Die Einordnung von VOLLMACHT FÜR JACK CLIFTON ist ein wenig kompliziert, obwohl sie für das Verständnis des Films keinesfalls benötigt wird. Es ist der zweite Film aus einer von Sergio Grieco unter dem Namen „Terence Hathaway“ inszenierten dreiteiligen Reihe rund um den Agenten 077 (!) – der erste war JACK CLIFTON – MISSION BLOODY MARY (1965), der dritte dann IM NETZ DER GOLDENEN SPINNE (1966), bei dem Alberto De Martino Co-Regie führte.
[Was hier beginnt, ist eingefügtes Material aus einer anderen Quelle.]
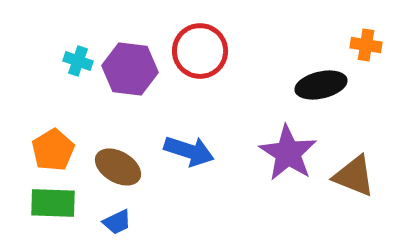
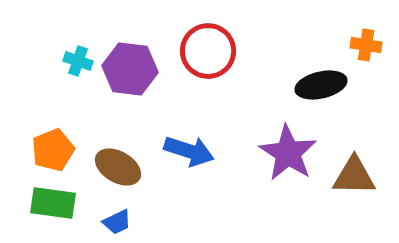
red circle: moved 8 px right
orange pentagon: rotated 9 degrees clockwise
brown triangle: rotated 21 degrees counterclockwise
green rectangle: rotated 6 degrees clockwise
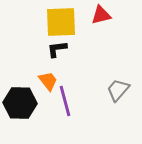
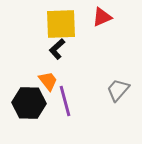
red triangle: moved 1 px right, 2 px down; rotated 10 degrees counterclockwise
yellow square: moved 2 px down
black L-shape: rotated 35 degrees counterclockwise
black hexagon: moved 9 px right
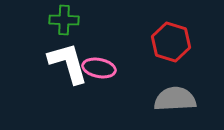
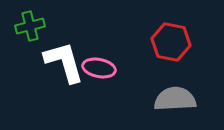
green cross: moved 34 px left, 6 px down; rotated 16 degrees counterclockwise
red hexagon: rotated 6 degrees counterclockwise
white L-shape: moved 4 px left, 1 px up
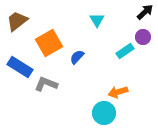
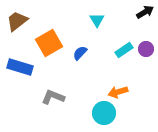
black arrow: rotated 12 degrees clockwise
purple circle: moved 3 px right, 12 px down
cyan rectangle: moved 1 px left, 1 px up
blue semicircle: moved 3 px right, 4 px up
blue rectangle: rotated 15 degrees counterclockwise
gray L-shape: moved 7 px right, 13 px down
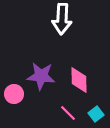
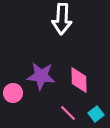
pink circle: moved 1 px left, 1 px up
Nun kam allerdings in Deutschland der erste Teil erst nach dem zweiten heraus (VOLLMACHT FÜR JACK CLIFTON am 22.10.1965, MISSION BLOODY MARY dann nur einen Monat später am 26.11.1965), und freilich wird die Angelegenheit keinesfalls dadurch vereinfacht, daß schon im Jänner 1965 bei uns ein Film mit dem Titel JACK CLIFTON JAGT WOSTOK III herauskam – ebenfalls mit Ken Clark, aber im Original eigentlich ein Film rund um den Agenten Francis Coplan (Originaltitel: COPLAN, AGENT SECRET FX 18). Und nachdem wir herausgefiltert haben, daß dieser Film nur dank des deutschen Verleihs zu dieser Serie zu zählen scheint, können wir auch noch darauf hinweisen, daß Agent 077 in den Originalfilmen keinesfalls Jack Clifton, sondern vielmehr Dick Malloy heißt.
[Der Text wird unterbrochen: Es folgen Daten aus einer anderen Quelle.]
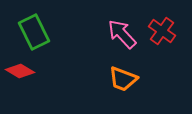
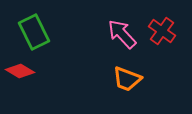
orange trapezoid: moved 4 px right
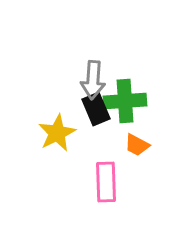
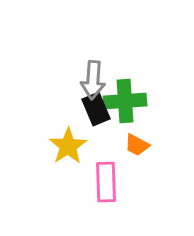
yellow star: moved 11 px right, 13 px down; rotated 6 degrees counterclockwise
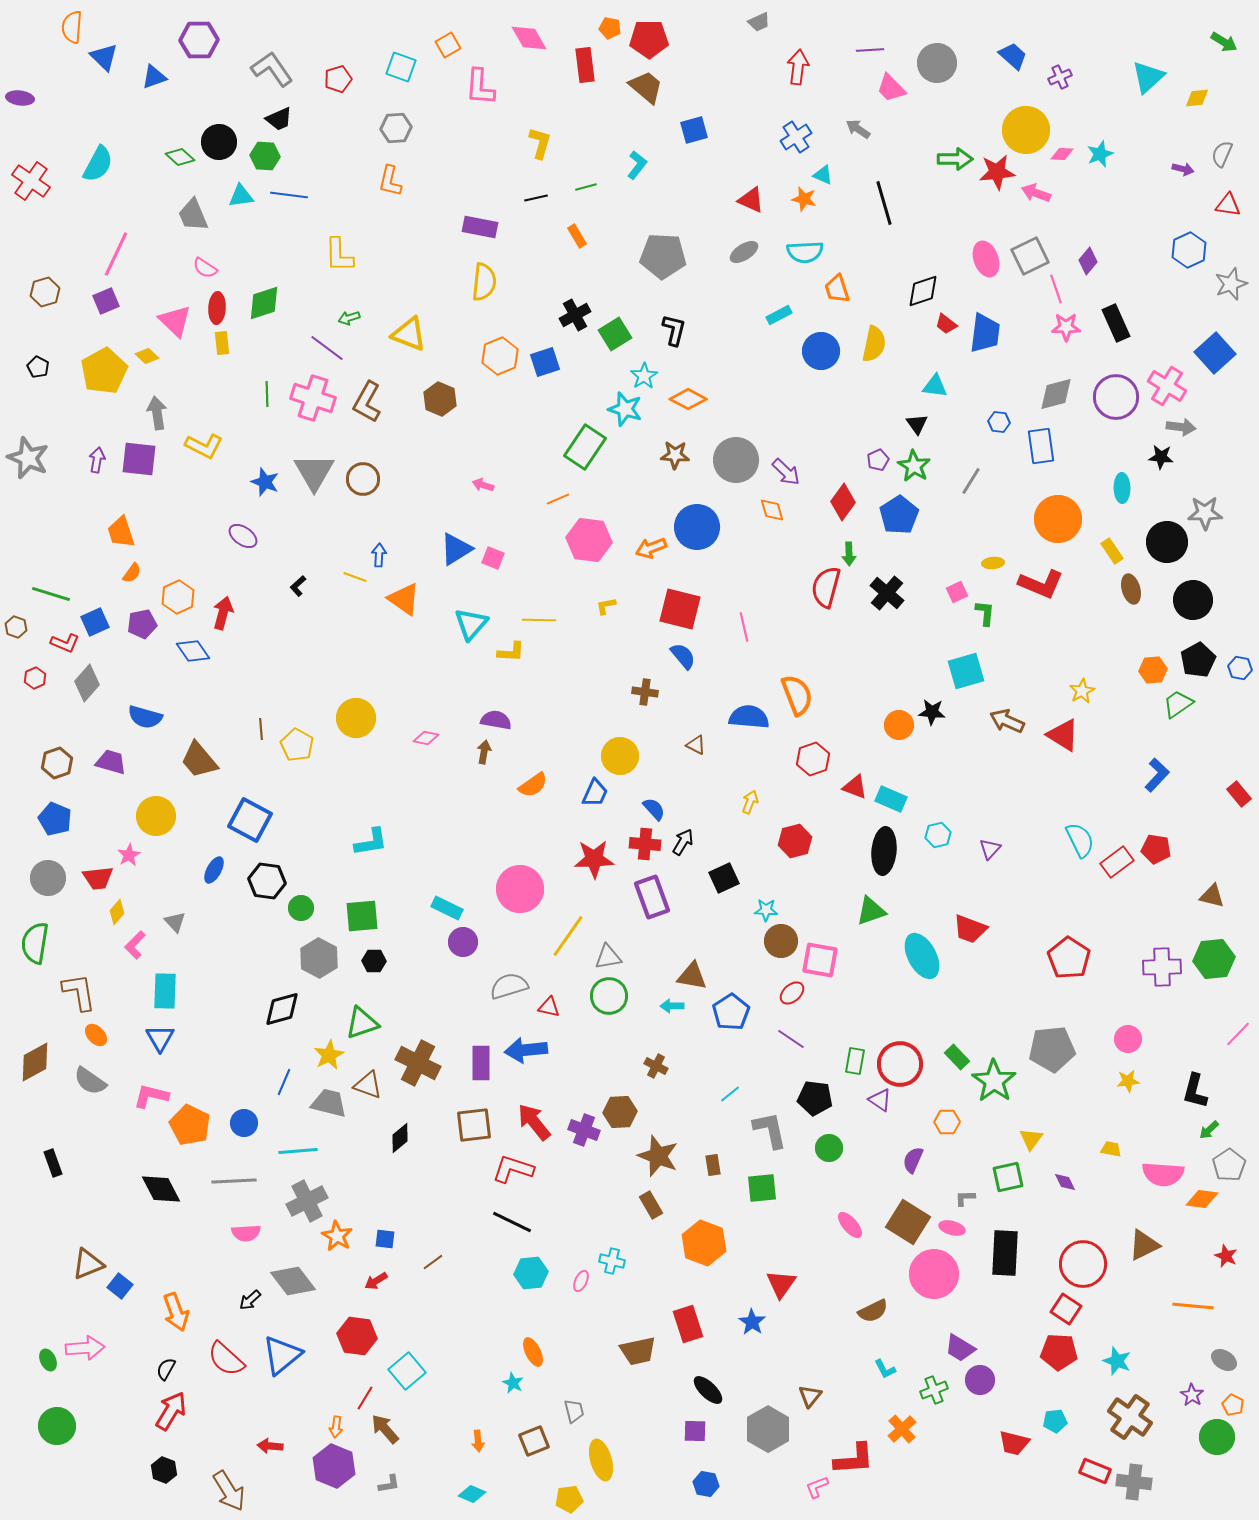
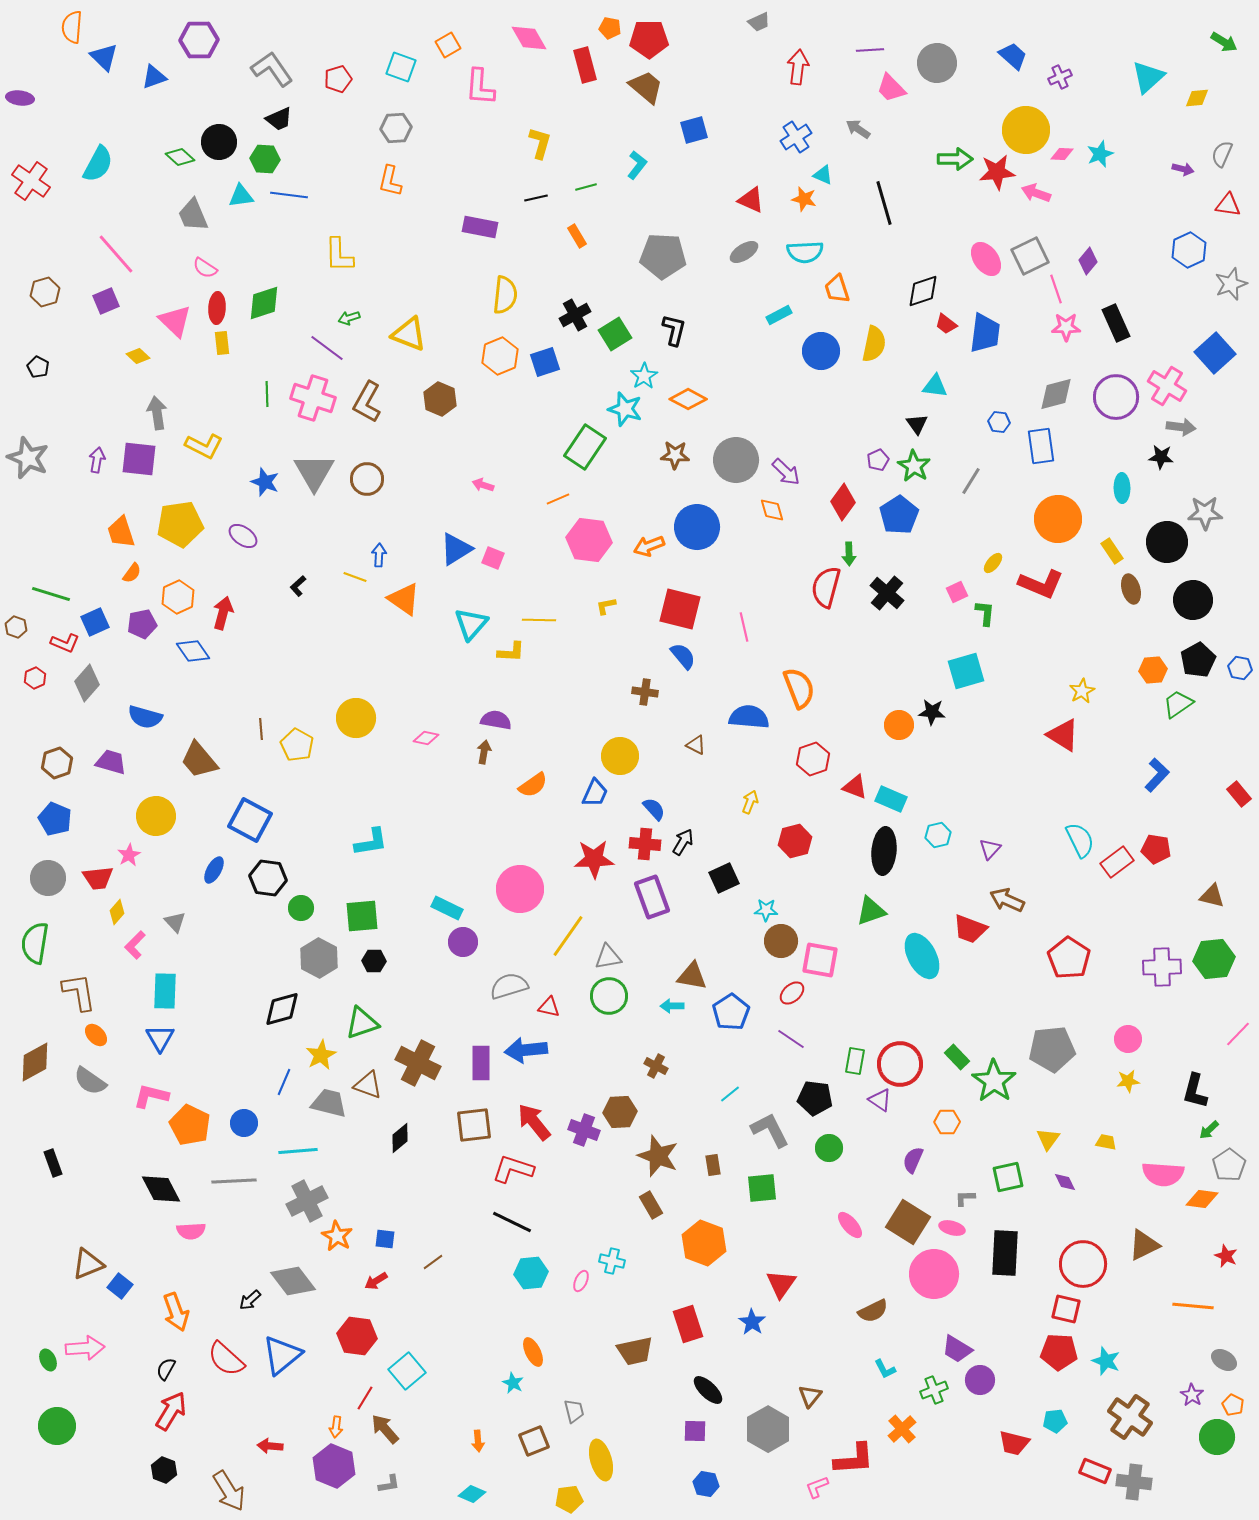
red rectangle at (585, 65): rotated 8 degrees counterclockwise
green hexagon at (265, 156): moved 3 px down
pink line at (116, 254): rotated 66 degrees counterclockwise
pink ellipse at (986, 259): rotated 16 degrees counterclockwise
yellow semicircle at (484, 282): moved 21 px right, 13 px down
yellow diamond at (147, 356): moved 9 px left
yellow pentagon at (104, 371): moved 76 px right, 153 px down; rotated 21 degrees clockwise
brown circle at (363, 479): moved 4 px right
orange arrow at (651, 548): moved 2 px left, 2 px up
yellow ellipse at (993, 563): rotated 45 degrees counterclockwise
orange semicircle at (797, 695): moved 2 px right, 7 px up
brown arrow at (1007, 721): moved 179 px down
black hexagon at (267, 881): moved 1 px right, 3 px up
yellow star at (329, 1055): moved 8 px left
gray L-shape at (770, 1130): rotated 15 degrees counterclockwise
yellow triangle at (1031, 1139): moved 17 px right
yellow trapezoid at (1111, 1149): moved 5 px left, 7 px up
pink semicircle at (246, 1233): moved 55 px left, 2 px up
red square at (1066, 1309): rotated 20 degrees counterclockwise
purple trapezoid at (960, 1348): moved 3 px left, 1 px down
brown trapezoid at (638, 1351): moved 3 px left
cyan star at (1117, 1361): moved 11 px left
Aber all die cineastische Verwirrung ist egal, handelt es sich doch bei VOLLMACHT FÜR JACK CLIFTON (bzw. im Original AGENTE 077 DALL’ORIENTE CON FURORE bzw. im Englischen FROM THE ORIENT WITH FURY – die Bond-Verwandschaft wird also schon im Titel überdeutlich gemacht) um ein ganz eigenständiges und charmant altmodisches Agentenabenteuer, bei dem es prinzipiell egal ist, ob der Held Clifton, Malloy, Bond oder Mützenhuber heißt. Der Plot dreht sich um eine Superwaffe, die mittels Betastrahlen Gegenstände desintegrieren – sprich: wegpulvern – kann. Eine Bande von Schurken kidnappt den Erfinder der Waffe und arbeitet daran, ihn zum tatsächlichen Bau des Geräts zu motivieren. Agent Clifton bzw. Malloy wird also auf den Plan gerufen, den schändlichen Missetaten der Organisation Einhalt zu gebieten.
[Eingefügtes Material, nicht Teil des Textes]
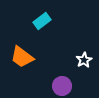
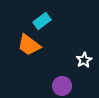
orange trapezoid: moved 7 px right, 12 px up
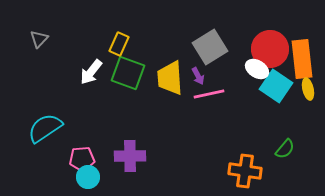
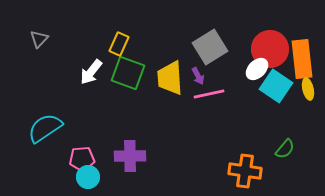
white ellipse: rotated 75 degrees counterclockwise
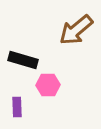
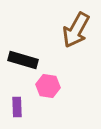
brown arrow: rotated 21 degrees counterclockwise
pink hexagon: moved 1 px down; rotated 10 degrees clockwise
„Er ist gerade im Urlaub“, heißt es soeben noch im Hinblick auf Clifton, und nach kurzem Schnitt sehen wir den guten Mann diverse Rabauken in einer Bar verkloppen – wobei er nebenher noch Zeit hat, seine blonde Begleiterin zu küssen und telefonisch den Einsatzbefehl seines Chefs entegegenzunehmen. Das vergnügliche Augenzwinkern, mit dem Clifton eingeführt wird, setzt sich dann auch im weiteren Film fort, wo der Superagent eine Reihe von wunderbaren Gadgets einsetzt, unter denen sich nicht nur ein mit Maschinenpistolen in den Rücklichtern bestücktes Auto befindet, sondern auch ein Hosenträger mit Morsesender, eine (rauchbare!) Zigarre mit eingebautem Dietrich, sowie ein Gürtel mit versteckter (aber eher auffällig zu bedienender) Kamera – die kurze Zeit später sogar einen kleinen entwickelten Photostreifen ausspuckt!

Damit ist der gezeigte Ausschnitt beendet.